In the end he gave up. At Deadwood Camp he ordered the flying of the blue flag, releasing the signal dreaded throughout the island: ‘General Bonaparte is missing’. Poppleton had to personally inform Cockburn of the catastrophe. He found him at lunch with Colonel Bingham and the Balcombe family at The Briars, as Betsy described: ‘He arrived breathless at our house, and, setting all ceremony aside, demanded to see Sir George, on business of the utmost importance. He was ushered at once into the dining room. The Admiral was in the act of discussing his soup, and listened with an imperturbable countenance to the agitated detail of the occurrence, with Captain Poppleton’s startling exclamation of “Oh! Sir, I have lost the emperor!”’
Colonel Bingham was thrown into ‘a state of anxiety’, although the admiral said: ‘There’s no danger. Just a lesson for you.’42 He advised Poppleton to return to Longwood where he would most probably find Bonaparte. ‘This, as he prognosticated, was the case . . . he found the emperor seated at dinner, and was unmercifully quizzed by him for the want of nerve he displayed in not daring to ride after him . . . Napoleon often afterwards laughed at the consternation he had created.’43 It had indeed been a lesson. Under the watch of Sir Hudson Lowe, Poppleton would have been court-martialled.
Henceforth the prisoner was obliged to have an officer in close attendance when outside the limits—with the result that he rejected the affront and would exercise only within the 12-mile boundary. For the next five years he stubbornly kept to this resolve. It was a decision that caused an inevitable decline in his health.
The bickering and backbiting continued, and stored resentments festered among members of the Longwood household. Gourgaud and Las Cases objected to someone of such lowly rank as Captain Piontkowski dining with them, and the Pole was relegated to the back dining room shared by Dr O’Meara and Poppleton, the British orderly officer. ‘We still quarrelled,’ wrote Las Cases, ‘over the few remains of our life of luxury, and the relics of our ambitions.’44
Gourgaud was recovering from an attack of dysentery, and O’Meara, who attended him, thought he had never seen ‘a man of the sword so excessively timorous’. Gourgaud’s excessive devotion and endless carping were also wearying. Napoleon made a suggestion which was duly recorded: ‘The Emperor orders me to buy a pretty slave for myself. I reply that I intend to do so.’45
Now that all the retinue lived within the Longwood boundary, Bonaparte’s utterances, his grievances, his disputes with Admiral Cockburn and later his great battle with Governor Lowe were comprehensively documented by his followers, each with their own personal bias. Along with the daily reports of the two orderly officers, the place became a virtual literary colony—one of those benevolent residential retreats where catering is provided and writers work in seclusion but gather together to exchange ideas over meals.

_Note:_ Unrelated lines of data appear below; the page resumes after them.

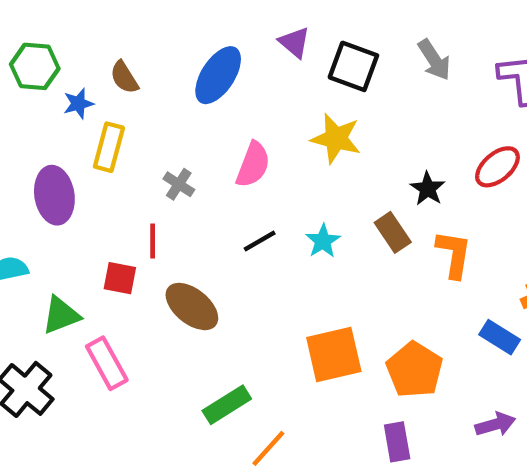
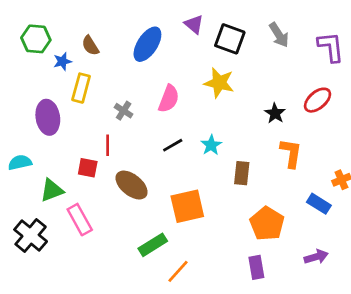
brown rectangle: (393, 232) -> (242, 173), moved, turned 40
orange square: (334, 355) -> (187, 206), moved

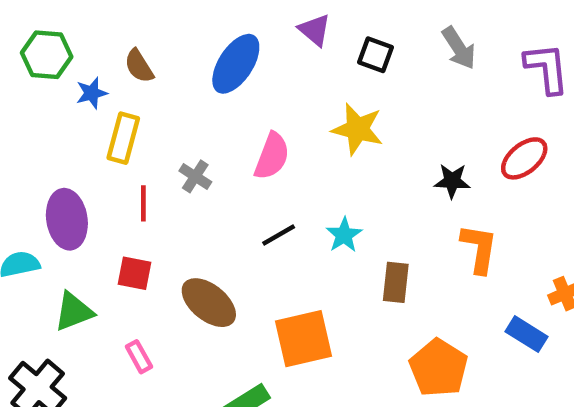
black square: (230, 39) -> (376, 55), size x0.7
black star: (275, 113) -> (452, 181), turned -30
purple ellipse: (48, 117) -> (67, 219), moved
red line: (108, 145) -> (143, 203), moved
pink rectangle: (80, 220) -> (139, 357), moved, size x0.6

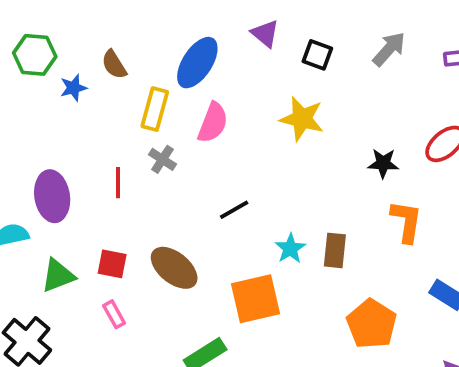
gray arrow: (459, 48) -> (389, 49), turned -105
yellow rectangle: (123, 138) -> (155, 109), moved
pink semicircle: (272, 156) -> (213, 123), moved
cyan star: (344, 235) -> (290, 248), moved
red square: (134, 273) -> (112, 264), moved

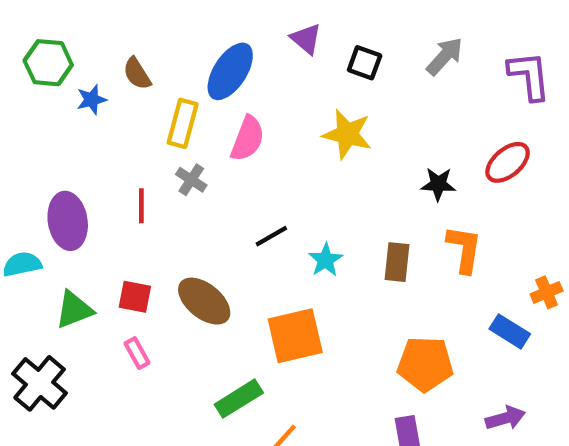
cyan star: (290, 248) -> (326, 260), moved
brown rectangle: (335, 250) -> (397, 262), moved
orange pentagon: (372, 324) -> (425, 364), turned -30

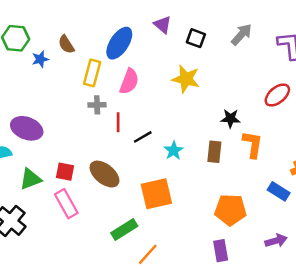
gray cross: (191, 180) -> (97, 105), turned -35
black star: (438, 184) -> (230, 118), moved
red line: (141, 206) -> (118, 122), moved
purple ellipse: (68, 221) -> (27, 128), turned -60
pink rectangle: (137, 353) -> (66, 204), size x1.6

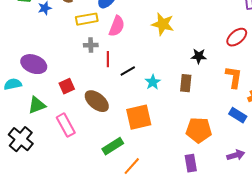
yellow rectangle: (92, 73) -> (87, 19), turned 65
orange L-shape: (253, 144) -> (234, 77), moved
red square: (65, 172) -> (67, 86), moved, turned -35

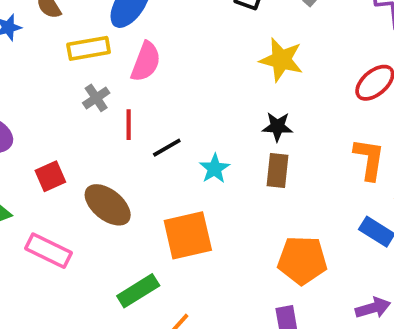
yellow star: (163, 24) -> (281, 60), moved
gray cross: (91, 45) -> (96, 98), turned -32
black star: (199, 56) -> (277, 127), moved
pink rectangle: (66, 125) -> (48, 251), turned -35

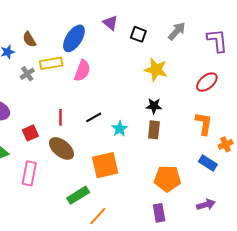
gray cross: (96, 98) -> (27, 74), moved
red line: (129, 125) -> (60, 117), moved
pink rectangle: (48, 251) -> (29, 173), turned 75

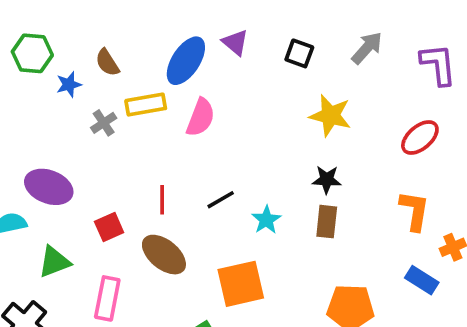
purple triangle: (110, 23) -> (235, 42), moved

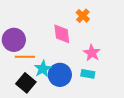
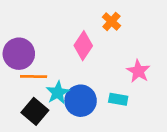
pink diamond: (62, 34) -> (83, 46), turned 40
pink star: (92, 53) -> (138, 71), moved

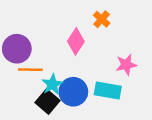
pink star: (138, 71) -> (126, 65), turned 30
cyan rectangle: (118, 99) -> (108, 91), size x1.5
black square: (35, 111) -> (48, 102), moved

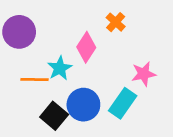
purple circle: (17, 49) -> (19, 32), moved
cyan star: (52, 84) -> (60, 68), moved
cyan rectangle: (108, 91) -> (123, 103), turned -65

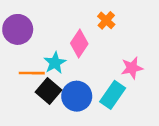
black square: (54, 116) -> (48, 91), moved

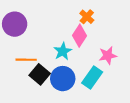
pink diamond: (79, 44) -> (79, 36), moved
cyan star: (55, 63) -> (63, 51), moved

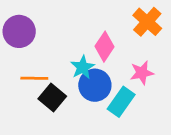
orange cross: (87, 17) -> (147, 22), moved, size x1.5
blue circle: (63, 79) -> (95, 85), moved

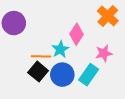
orange line: (34, 78) -> (41, 56), moved
blue circle: (95, 85) -> (62, 75), moved

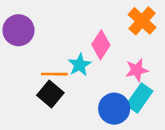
blue circle: (62, 75) -> (114, 109), moved
cyan rectangle: (89, 75) -> (139, 98), moved

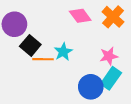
pink diamond: (101, 45) -> (80, 16), moved, turned -70
black square: (50, 94) -> (30, 45), moved

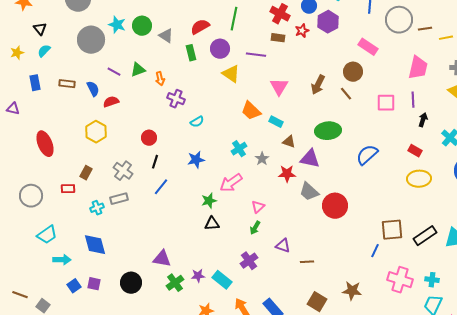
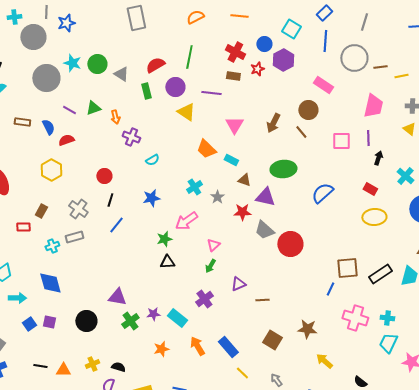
purple triangle: (283, 246) -> (238, 284), turned -42

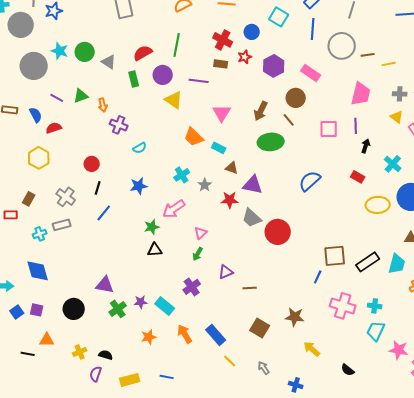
purple hexagon: (283, 60) -> (274, 66), moved
green ellipse: (283, 169) -> (271, 142), moved
yellow ellipse: (374, 217) -> (378, 205), moved
orange triangle: (63, 370) -> (47, 340), moved

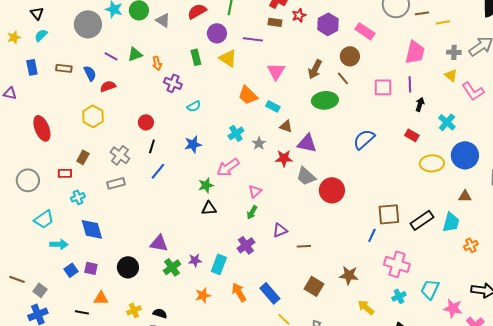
green rectangle: (134, 79) -> (196, 57), moved
cyan cross: (40, 234) -> (78, 197), moved
cyan rectangle: (165, 306) -> (219, 264), turned 72
cyan cross: (375, 306) -> (399, 296), moved, turned -32

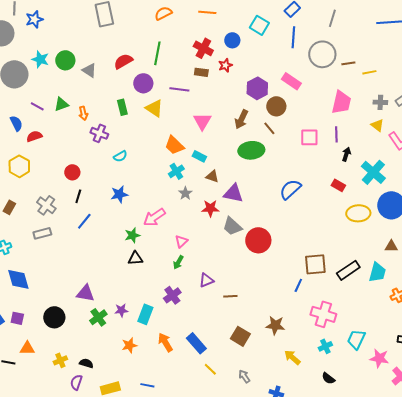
purple hexagon: (328, 24) -> (257, 88), moved
cyan cross: (447, 122) -> (373, 172), size x1.4
cyan cross: (236, 133) -> (176, 171), moved

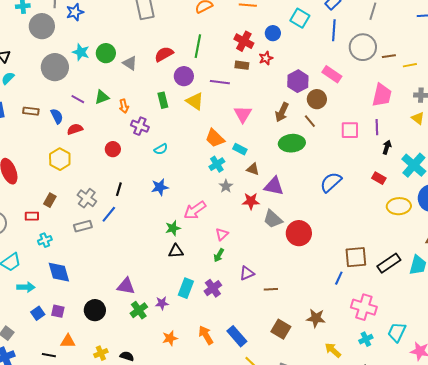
red circle: (72, 172) -> (113, 149), moved
blue line: (84, 221) -> (109, 214), moved
cyan rectangle: (145, 314) -> (186, 288), moved

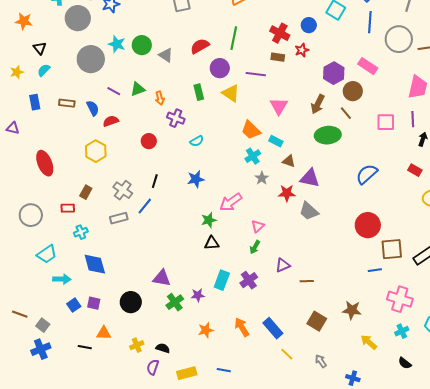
red circle: (299, 233) -> (368, 225), moved
blue line: (339, 278) -> (375, 270), turned 56

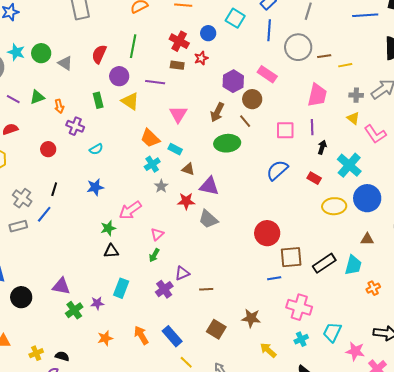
red semicircle: (200, 46) -> (99, 54), turned -36
blue semicircle: (367, 174) -> (277, 170), moved
purple cross: (249, 280) -> (164, 289), moved
black circle: (131, 302) -> (21, 297), moved

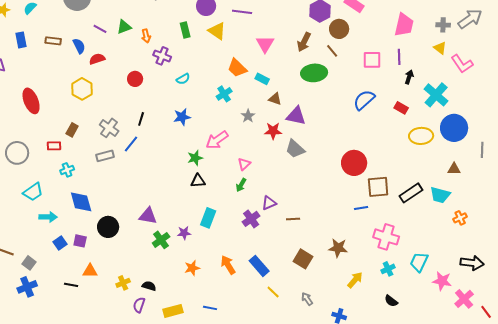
cyan cross: (152, 164) -> (224, 94), moved
cyan trapezoid: (353, 265) -> (440, 195), turned 90
yellow arrow: (268, 350) -> (355, 280), turned 90

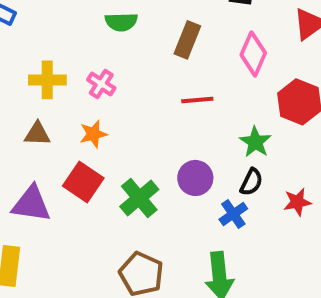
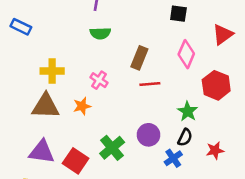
brown rectangle: (187, 40) -> (139, 58), moved
pink cross: (101, 84) -> (99, 80), moved
brown triangle: (37, 134) -> (46, 106), size x1.6
red square: (83, 182) -> (76, 161), moved

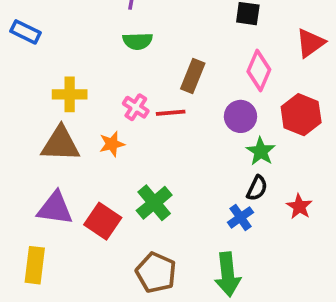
red line: (150, 84) -> (171, 113), moved
purple circle: (148, 135) -> (240, 116), moved
red star: (215, 150) -> (299, 206), turned -30

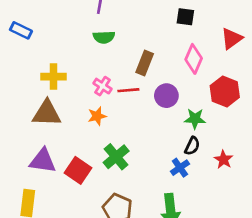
purple circle: (240, 116) -> (166, 96), moved
orange star: (112, 144) -> (97, 116), moved
green star: (261, 151) -> (195, 119), turned -30

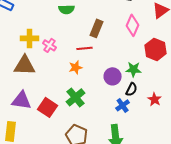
pink cross: (102, 86) -> (50, 45), moved
purple circle: (166, 96) -> (113, 76), moved
orange star: (97, 116) -> (76, 67), moved

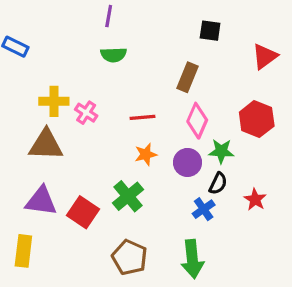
pink diamond: (133, 25) -> (197, 121), moved
brown rectangle: (97, 28) -> (188, 77), moved
orange star: (76, 67) -> (146, 154), moved

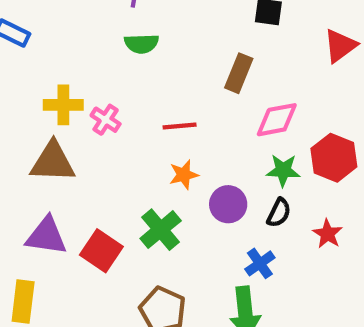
red hexagon: (257, 119) -> (334, 158), moved
pink diamond: (197, 121) -> (277, 120), moved, turned 56
purple circle: (188, 162) -> (228, 204), moved
blue cross: (204, 209) -> (260, 263), moved

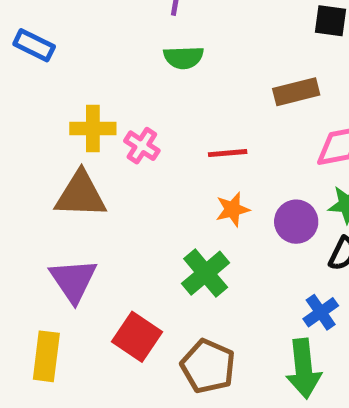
brown rectangle: (239, 73) -> (296, 92), turned 54
purple circle: (228, 204) -> (296, 222), moved
purple triangle: (46, 236) -> (73, 280), turned 48
red square: (101, 251) -> (137, 337), moved

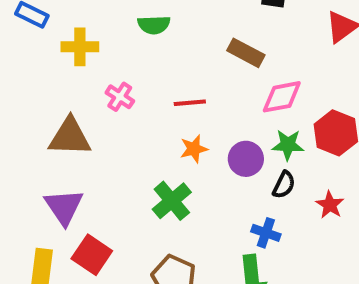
brown rectangle: (296, 92) -> (246, 53), turned 42
yellow cross: (93, 129) -> (80, 47), moved
blue cross: (321, 312) -> (266, 233), turned -36
red square: (137, 337) -> (92, 255), moved

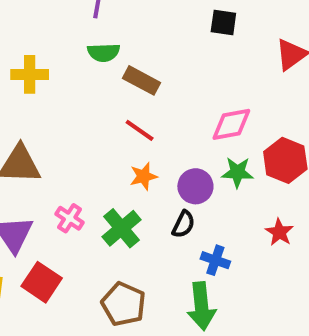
brown rectangle: (246, 53) -> (142, 80), moved
pink cross: (120, 97) -> (70, 218), moved
red line: (190, 103) -> (140, 130), turned 40
black semicircle: (284, 185) -> (183, 224), moved

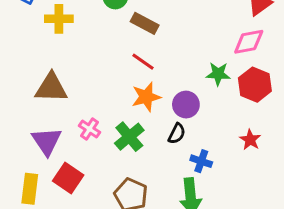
pink diamond: (231, 124) -> (249, 42), moved
green star: (237, 172) -> (218, 74), moved
orange star: (144, 176) -> (146, 97), size x1.4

There was of course the regular dictation of the emperor’s vainglorious account of his military campaigns (which would become the massive and unreliable work Mémorial de Sainte Hélène, edited by Las Cases, who became known as the ‘Boswell of St Helena’), but other French companions—General Bertrand, Count de Montholon and his wife Albine—were taking notes and storing up memories for future books to be published years later, as Cahiers de Sainte Hélène, Récits de la Captivité and Souvenirs respectively. Even the two valets, Marchand and Ali, recorded their exchanges with their master after leaving his presence, jotting down his confidences and bons mots for posterity.
On 24 February, the Balcombe sisters made another visit to Longwood. Betsy reminded Napoleon that when he was at The Briars he had promised to join in a game of Blindman’s Buff but had not done so.46 When he recalled what the game was (he knew it in France as colin-maillard), a foolish blundering about with a handkerchief tied over one’s eyes, he tried to persuade her to choose something else, but then resigned himself to it.
Jane, young Tristan de Montholon and seven-year-old Napoleon Bertrand formed a circle in the reception room, with Marchand and Le Page the chef dragooned as well. They drew lots to see who would be blindfolded first. Betsy drew the paper with the words ‘La Mort’ (death)—‘whether accidentally or by Napoleon’s contrivance’, she wrote—and so was the first victim.
He tied a cambric handkerchief over her eyes. ‘Can you see, Miss Betsee?’
‘No,’ she replied, although she could glimpse him through a corner. He waved his hat in front of her face and she flinched.
‘Ah, leetle monkee,’ he said in English. ‘You can see pretty well!’ He tied another handkerchief over the first, excluding all light.